__Brief__. Where does the string "Ernest" appear in the records? Copy each line that holds it.

__Dataset entries__.
*** Begin section ***

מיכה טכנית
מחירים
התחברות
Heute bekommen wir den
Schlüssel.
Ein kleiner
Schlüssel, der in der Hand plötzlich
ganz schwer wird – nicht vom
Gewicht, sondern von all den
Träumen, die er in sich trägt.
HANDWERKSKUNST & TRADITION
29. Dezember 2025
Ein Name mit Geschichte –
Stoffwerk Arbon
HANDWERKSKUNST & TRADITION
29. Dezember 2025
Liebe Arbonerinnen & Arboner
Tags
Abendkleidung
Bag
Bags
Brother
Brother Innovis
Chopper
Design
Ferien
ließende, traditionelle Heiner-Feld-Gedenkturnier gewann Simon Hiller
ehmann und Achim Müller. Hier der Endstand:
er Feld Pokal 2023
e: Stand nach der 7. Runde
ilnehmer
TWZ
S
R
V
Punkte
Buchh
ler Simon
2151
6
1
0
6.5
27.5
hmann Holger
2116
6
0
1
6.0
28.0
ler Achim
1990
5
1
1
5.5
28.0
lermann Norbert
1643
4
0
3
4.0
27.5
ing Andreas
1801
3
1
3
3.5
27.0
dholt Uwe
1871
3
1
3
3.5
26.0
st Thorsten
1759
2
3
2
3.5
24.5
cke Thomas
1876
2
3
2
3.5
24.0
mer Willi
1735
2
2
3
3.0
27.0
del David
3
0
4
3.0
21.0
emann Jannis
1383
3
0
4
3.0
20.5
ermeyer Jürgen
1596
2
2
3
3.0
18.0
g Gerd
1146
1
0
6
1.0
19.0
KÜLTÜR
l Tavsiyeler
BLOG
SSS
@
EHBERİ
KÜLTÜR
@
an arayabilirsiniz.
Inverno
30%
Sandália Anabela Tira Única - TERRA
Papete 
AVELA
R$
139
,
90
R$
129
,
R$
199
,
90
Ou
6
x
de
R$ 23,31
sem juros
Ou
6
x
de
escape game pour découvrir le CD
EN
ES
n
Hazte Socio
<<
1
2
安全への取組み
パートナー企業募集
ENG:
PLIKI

*** End section ***
*** Begin section ***

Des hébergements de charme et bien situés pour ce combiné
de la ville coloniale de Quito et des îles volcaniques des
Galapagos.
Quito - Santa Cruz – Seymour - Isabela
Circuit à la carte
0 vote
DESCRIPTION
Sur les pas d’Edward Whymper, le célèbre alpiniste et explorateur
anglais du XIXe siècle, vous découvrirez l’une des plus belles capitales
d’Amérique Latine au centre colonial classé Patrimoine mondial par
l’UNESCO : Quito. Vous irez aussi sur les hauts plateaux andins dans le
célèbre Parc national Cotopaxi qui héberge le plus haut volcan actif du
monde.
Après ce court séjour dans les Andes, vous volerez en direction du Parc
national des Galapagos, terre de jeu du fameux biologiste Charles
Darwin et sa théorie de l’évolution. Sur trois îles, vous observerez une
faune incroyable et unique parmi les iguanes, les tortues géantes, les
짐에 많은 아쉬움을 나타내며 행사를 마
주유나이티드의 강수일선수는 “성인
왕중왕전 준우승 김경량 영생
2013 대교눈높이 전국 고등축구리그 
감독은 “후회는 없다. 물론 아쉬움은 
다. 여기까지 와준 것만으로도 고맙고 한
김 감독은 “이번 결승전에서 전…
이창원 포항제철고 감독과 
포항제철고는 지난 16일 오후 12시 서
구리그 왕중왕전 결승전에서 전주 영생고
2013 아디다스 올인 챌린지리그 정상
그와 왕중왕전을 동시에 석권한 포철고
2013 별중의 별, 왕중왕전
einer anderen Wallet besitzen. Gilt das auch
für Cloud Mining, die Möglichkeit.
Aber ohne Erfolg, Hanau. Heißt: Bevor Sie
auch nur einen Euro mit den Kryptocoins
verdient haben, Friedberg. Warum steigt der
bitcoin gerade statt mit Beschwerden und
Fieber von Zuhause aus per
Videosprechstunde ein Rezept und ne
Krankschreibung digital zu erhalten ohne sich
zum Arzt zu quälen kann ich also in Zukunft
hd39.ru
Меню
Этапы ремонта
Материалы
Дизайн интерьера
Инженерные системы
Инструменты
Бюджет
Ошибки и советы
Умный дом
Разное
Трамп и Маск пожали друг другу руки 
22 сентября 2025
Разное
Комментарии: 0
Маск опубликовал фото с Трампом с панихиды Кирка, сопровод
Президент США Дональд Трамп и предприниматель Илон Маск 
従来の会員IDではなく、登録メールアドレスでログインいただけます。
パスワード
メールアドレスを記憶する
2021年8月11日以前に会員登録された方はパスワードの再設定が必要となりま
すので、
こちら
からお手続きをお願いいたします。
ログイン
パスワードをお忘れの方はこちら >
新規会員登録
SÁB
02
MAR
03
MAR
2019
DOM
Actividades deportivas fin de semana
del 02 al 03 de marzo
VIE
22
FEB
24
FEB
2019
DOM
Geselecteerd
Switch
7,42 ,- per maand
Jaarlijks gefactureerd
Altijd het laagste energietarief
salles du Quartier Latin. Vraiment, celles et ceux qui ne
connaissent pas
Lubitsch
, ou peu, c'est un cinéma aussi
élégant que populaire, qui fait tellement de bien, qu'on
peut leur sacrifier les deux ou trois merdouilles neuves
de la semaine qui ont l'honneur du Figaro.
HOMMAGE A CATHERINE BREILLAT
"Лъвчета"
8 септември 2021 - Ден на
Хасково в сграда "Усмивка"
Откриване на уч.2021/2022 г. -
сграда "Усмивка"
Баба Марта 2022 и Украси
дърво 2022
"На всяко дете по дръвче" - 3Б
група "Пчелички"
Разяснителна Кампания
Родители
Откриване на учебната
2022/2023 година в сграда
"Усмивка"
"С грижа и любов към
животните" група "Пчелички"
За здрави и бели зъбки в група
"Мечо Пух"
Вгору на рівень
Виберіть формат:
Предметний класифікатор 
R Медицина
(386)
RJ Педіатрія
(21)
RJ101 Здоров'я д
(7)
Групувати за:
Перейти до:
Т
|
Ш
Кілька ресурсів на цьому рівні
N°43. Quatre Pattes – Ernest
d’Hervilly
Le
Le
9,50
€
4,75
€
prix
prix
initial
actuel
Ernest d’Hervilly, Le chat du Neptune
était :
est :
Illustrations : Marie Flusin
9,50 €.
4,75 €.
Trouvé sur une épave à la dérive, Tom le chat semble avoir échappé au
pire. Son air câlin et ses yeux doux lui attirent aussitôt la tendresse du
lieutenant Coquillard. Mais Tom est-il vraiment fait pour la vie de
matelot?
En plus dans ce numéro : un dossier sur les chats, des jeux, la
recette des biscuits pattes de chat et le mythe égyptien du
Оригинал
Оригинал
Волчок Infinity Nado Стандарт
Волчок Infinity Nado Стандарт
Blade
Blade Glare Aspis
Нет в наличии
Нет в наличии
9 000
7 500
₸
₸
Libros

*** End section ***

__Answer below__.
N°43. Quatre Pattes – Ernest
Ernest d’Hervilly, Le chat du Neptune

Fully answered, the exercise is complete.